Devise landscape plans to limit water and energy demand while preserving or enhancing the natural environment:

  1. Select turf grass and other vegetation that are natives or regionally appropriate species.
  2. Formulate a plan to restore or enhance natural vegetation that is cleared during development. Within this plan, phase landscaping to ensure denuded areas are quickly vegetated.
  3. Limit turf areas of landscaped area, selecting native and regionally appropriate trees and vegetation in a way that complements the natural setting.
  4. Group plants with similar watering needs (hydro-zoning).
  5. Specify planting of trees to increase site shading and moderate temperatures.
  6. Design vegetative wind breaks or channels as appropriate to local conditions.
  7. Require onsite tree trimmings or waste of regionally appropriate trees to be used as protective mulch during construction or as a base for walking trails.
  8. Establish an integrated pest management plan to minimize chemical use of pesticides and fertilizers.

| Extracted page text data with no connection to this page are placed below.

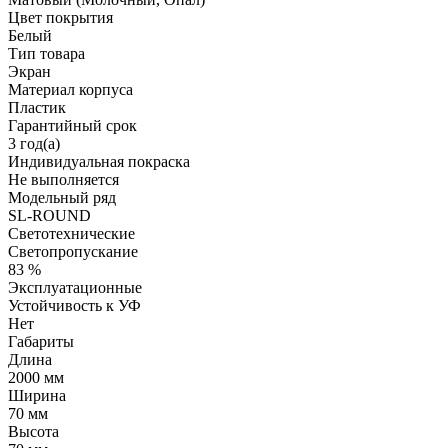
Цвет покрытия
Белый
Тип товара
Экран
Материал корпуса
Пластик
Гарантийный срок
3 год(а)
Индивидуальная покраска
Не выполняется
Модельный ряд
SL-ROUND
Светотехнические
Светопропускание
83 %
Эксплуатационные
Устойчивость к УФ
Нет
Габариты
Длина
2000 мм
Ширина
70 мм
Высота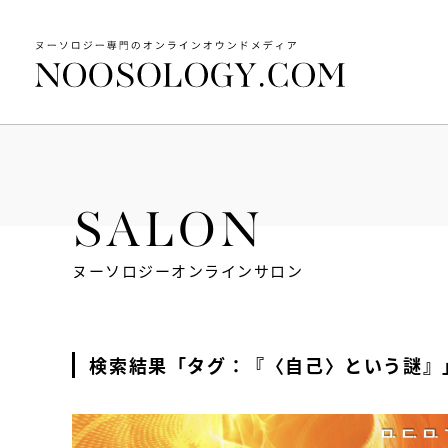
SALON
ヌーソロジーオンラインサロン
検索結果「タグ：『〈自己〉という謎』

Maintain wildlife habitat.

Conserve existing onsite vegetation:

  1. Prepare designated existing trees and vegetation for the impacts of construction through pruning, root pruning, fertilizing, and watering.
  2. Minimize disturbance of and damage to trees and other vegetation designated for protection through installation of fencing and avoidance of trenching, significant changes in grade, and compaction of soil and critical root zones.

Minimize onsite soil disturbance and erosion:

  1. Create construction “no disturbance” zones using fencing or flagging to protect vegetation and sensitive areas from construction vehicles, material storage, and washout.
  2. Demarcate limits of clearing and grading.
  3. Install and maintain sediment and erosion controls.
  4. Stockpile and cover good soil for later use.
  5. Reduce soil compaction from construction equipment through laying mulch, chipped wood, or plywood sheets.
  6. Stabilize disturbed areas within the EPA recommended 14-day period.
  7. Improve the soil with organic amendments and mulch.

***Note: Site Selection is the sole responsibility of the customer. Those interested in a “Green” site are responsible for researching the feasibility of the location, for their specific needs. Cogdill Builders of Florida will increase the “site-clearing” and “landscape” portion of the construction budget (if required), to comply with the any of the guidelines listed above.